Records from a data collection
Segment Open

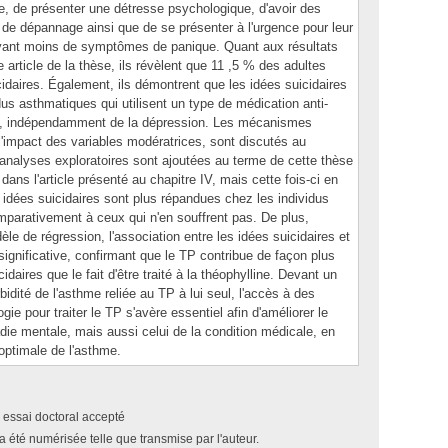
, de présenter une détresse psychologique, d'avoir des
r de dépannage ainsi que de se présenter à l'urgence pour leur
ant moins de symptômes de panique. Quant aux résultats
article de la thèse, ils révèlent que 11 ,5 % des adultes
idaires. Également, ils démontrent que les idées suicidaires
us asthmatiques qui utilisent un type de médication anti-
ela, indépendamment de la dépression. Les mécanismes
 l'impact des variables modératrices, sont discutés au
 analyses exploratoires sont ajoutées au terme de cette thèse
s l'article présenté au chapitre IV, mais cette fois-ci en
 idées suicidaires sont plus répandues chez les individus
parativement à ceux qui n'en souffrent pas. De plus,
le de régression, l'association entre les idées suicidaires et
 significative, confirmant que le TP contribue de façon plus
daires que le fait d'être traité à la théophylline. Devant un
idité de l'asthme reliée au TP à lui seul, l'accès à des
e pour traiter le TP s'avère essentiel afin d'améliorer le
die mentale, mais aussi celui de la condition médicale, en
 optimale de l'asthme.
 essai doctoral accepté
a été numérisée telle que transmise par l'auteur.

Segment Closed
Segment Open

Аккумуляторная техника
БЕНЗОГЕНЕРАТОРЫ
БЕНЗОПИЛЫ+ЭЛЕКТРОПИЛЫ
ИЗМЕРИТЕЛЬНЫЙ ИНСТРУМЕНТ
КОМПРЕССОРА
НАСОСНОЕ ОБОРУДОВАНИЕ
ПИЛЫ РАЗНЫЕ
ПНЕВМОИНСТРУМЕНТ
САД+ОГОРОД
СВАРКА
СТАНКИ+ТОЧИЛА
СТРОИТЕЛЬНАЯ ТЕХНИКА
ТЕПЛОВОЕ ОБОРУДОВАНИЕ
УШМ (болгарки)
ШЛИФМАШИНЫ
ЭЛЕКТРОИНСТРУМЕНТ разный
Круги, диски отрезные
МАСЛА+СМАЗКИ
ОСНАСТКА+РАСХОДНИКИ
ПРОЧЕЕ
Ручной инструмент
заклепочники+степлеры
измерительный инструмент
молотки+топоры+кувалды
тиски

Segment Closed

- **Your task**
The word "plus" appears on some lines of the data above; say how many such lines there are, with nothing else.

- **Solved problem**
3